I share with readers the Danish terms Hygge and Hygglig.

With the U.S. ranking 13th on the World Happiness Report and our growing wealth inequality, among other concerns, President Trump has his work cut out for him.

I share a small list of major concerns that President Trump needs to confront.

This weekend, I finally found a 45 minute block of time in the car to catch up on a few week old Tom Ashbrook On Point podcast: "Forget Your Troubles, Come On, Get Hygge". I'm glad that I did, as this is a fabulous and offbeat episode that expanded my horizon, both culturally and imaginatively. It was a nice reprieve from thinking about our highly divided political atmosphere, financial markets, and the economic uncertainty of our times.

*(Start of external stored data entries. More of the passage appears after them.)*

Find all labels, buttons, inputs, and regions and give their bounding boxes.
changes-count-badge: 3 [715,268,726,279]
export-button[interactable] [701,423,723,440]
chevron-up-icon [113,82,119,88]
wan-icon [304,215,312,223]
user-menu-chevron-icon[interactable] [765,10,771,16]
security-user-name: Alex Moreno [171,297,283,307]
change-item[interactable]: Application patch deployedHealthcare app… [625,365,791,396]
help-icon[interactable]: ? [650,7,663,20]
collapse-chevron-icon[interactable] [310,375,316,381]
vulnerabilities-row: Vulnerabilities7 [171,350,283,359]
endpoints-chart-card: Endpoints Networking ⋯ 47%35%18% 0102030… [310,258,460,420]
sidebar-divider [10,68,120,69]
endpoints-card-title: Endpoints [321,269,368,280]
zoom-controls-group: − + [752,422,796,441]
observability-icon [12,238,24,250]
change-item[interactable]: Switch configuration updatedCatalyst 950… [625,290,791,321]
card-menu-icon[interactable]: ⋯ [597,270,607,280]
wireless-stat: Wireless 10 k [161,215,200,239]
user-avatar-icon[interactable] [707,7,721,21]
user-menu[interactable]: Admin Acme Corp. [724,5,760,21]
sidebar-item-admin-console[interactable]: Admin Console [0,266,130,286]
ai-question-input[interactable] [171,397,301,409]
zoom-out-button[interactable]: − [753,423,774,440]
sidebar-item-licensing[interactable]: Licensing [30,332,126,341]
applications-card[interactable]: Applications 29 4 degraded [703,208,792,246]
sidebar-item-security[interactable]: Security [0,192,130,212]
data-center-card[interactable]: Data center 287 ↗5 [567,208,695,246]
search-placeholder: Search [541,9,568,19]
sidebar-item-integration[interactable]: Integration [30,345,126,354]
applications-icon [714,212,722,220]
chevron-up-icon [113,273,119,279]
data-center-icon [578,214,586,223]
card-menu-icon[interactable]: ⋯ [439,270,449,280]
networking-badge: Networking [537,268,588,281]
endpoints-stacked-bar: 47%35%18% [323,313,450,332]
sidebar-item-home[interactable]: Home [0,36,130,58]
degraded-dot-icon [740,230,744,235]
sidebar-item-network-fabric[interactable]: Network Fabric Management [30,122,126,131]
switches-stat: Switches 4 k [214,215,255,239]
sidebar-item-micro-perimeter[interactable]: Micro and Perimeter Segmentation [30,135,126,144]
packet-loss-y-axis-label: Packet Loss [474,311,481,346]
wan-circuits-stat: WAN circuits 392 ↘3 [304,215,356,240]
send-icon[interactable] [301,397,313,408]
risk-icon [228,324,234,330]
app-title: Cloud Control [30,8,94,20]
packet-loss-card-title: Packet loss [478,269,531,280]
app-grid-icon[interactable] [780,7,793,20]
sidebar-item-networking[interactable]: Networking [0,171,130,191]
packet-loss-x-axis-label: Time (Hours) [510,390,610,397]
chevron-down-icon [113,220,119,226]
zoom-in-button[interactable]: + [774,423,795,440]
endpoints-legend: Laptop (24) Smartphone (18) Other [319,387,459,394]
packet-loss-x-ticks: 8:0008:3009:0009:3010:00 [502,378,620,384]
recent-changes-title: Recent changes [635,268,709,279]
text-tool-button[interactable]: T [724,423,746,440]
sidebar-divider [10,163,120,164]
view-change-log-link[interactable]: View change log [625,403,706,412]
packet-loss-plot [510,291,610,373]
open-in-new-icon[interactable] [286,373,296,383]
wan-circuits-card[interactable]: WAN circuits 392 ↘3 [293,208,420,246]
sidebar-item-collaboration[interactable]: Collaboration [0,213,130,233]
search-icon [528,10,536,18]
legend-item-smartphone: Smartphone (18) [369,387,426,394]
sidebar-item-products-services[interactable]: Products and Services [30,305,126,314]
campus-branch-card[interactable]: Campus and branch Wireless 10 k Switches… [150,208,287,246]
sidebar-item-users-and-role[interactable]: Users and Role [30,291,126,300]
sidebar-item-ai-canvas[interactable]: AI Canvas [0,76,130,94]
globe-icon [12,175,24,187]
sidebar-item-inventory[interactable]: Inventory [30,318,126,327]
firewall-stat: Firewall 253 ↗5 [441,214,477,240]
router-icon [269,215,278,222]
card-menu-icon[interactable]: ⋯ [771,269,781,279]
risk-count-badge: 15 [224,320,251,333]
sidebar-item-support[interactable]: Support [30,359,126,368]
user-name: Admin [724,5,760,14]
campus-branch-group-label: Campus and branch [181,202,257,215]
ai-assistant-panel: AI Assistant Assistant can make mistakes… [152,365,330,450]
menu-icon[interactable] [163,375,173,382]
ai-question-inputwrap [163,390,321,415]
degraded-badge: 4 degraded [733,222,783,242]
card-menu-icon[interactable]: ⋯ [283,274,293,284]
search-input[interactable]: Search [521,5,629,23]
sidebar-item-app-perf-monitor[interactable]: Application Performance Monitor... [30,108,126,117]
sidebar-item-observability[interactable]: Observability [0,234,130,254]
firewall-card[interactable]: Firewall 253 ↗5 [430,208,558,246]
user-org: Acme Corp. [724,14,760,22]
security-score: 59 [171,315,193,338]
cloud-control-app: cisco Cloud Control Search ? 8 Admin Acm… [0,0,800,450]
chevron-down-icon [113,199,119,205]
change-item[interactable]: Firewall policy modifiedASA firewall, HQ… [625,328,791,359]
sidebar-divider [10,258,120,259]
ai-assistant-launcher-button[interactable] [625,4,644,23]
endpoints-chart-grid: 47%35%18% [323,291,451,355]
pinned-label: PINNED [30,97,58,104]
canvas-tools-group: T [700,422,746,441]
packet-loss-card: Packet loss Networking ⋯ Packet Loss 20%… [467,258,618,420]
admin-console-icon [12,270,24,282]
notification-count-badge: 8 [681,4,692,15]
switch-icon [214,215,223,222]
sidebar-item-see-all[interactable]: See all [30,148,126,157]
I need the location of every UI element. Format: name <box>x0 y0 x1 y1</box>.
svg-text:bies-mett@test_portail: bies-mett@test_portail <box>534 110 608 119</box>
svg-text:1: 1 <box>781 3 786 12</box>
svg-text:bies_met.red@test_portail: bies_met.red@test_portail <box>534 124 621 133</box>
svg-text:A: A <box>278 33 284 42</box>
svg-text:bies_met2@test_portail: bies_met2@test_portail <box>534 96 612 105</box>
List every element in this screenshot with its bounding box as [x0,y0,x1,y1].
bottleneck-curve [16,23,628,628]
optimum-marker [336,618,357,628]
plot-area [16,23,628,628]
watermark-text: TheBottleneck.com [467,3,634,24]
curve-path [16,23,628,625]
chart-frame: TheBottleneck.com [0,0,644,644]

Within the segment, Tom interviews New York Times columnist Penelope Green as she discusses excerpts from her December 24, 2016, article on "Hygge". I must admit, I am not nearly as well read or culturally aware as some of Seeking Alpha's writers, so the Danish word (pronounced Hoo-gah) and phenomenon was new to me. Per Penelope's in-depth reporting (see below), I am once again reminded I am nowhere near the cutting edge of recognizing cultural movements.

Hygge is already such a thing in Britain that the Collins Dictionary proclaimed it one of the top 10 words of 2016, along with Brexit and Trumpism.

Another of Tom's guests was Meik Wiking (translated to Mike Viking in English), who is the founder of the Happiness Institute, a Copenhagen think tank exploring societal happiness across countries. Meik recently published The Little Book of Hygge. The precise definition of Hygge, or its adjective form Hygglig (pronounced Hoo-gah-lee), is hard to pin down. It can be loosely translated into a small cozy gathering with friends, surrounded by an atmosphere of candles, a fireplace, some hot beverages and comfortable food, questing for presence in the moment, protected from the harsh elements, and not distracted by electronics or technology. Activities can include board games, thoughtful conversations, or time spent with family and friends. Given that Denmark consistently occupies the coveted top spot on the world's happiness surveys, perhaps there is something to this concept of Hygge.

Here are the World Happiness Rankings, where Denmark ranked first and the U.S. was 13th.

(Source: Business Insider)

Although, I acknowledge, Denmark's population is only 5.2 million compared to 318 million for the U.S., its population is much less diverse than the U.S., and it has a social democratic economic model (with high marginal tax rates, but lots of public benefit and social services) compared to the U.S.'s hard-nosed capitalistic system, this is an interesting concept. I don't know enough about Denmark and haven't visited, so I am going to refrain from making any sweeping opinions or declarative statements.

(Source: Trading Economics)

Perhaps the U.S. ranks in the 13th slot because of these major concerns, or at least partially so.

The overall U.S. Poverty Rate in 2015 was 13.5%. So for a country with a population of approximately 318 million, roughly 43.1 million people live in poverty.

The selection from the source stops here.